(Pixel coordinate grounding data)
*-*-*
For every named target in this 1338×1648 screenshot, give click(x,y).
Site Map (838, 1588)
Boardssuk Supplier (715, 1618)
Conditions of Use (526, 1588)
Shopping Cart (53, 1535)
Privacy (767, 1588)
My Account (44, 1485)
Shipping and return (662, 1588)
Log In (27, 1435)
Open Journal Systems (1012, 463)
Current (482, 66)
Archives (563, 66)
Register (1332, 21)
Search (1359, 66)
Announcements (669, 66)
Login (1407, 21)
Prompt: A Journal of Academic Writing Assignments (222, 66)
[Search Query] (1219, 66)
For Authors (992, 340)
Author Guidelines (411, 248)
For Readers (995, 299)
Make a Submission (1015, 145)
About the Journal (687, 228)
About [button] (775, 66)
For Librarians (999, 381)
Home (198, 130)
*-*-*
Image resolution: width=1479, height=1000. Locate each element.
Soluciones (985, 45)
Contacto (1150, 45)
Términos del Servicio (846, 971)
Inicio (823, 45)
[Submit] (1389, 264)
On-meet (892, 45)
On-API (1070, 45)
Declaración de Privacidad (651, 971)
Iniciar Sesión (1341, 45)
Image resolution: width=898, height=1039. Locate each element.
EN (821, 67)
*-*-*
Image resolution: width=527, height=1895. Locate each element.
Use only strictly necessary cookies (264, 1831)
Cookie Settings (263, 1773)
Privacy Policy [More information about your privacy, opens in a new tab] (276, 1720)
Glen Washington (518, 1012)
*-*-*
WHAT IS REQUIRED -> Write out exactly the lines above from the line with "Shipping and return (662, 1588)" through the line with "Home (198, 130)", both of them included, and leave out all other lines.

OUTPUT OF THE TASK ->
Shipping and return (662, 1588)
Log In (27, 1435)
Open Journal Systems (1012, 463)
Current (482, 66)
Archives (563, 66)
Register (1332, 21)
Search (1359, 66)
Announcements (669, 66)
Login (1407, 21)
Prompt: A Journal of Academic Writing Assignments (222, 66)
[Search Query] (1219, 66)
For Authors (992, 340)
Author Guidelines (411, 248)
For Readers (995, 299)
Make a Submission (1015, 145)
About the Journal (687, 228)
About [button] (775, 66)
For Librarians (999, 381)
Home (198, 130)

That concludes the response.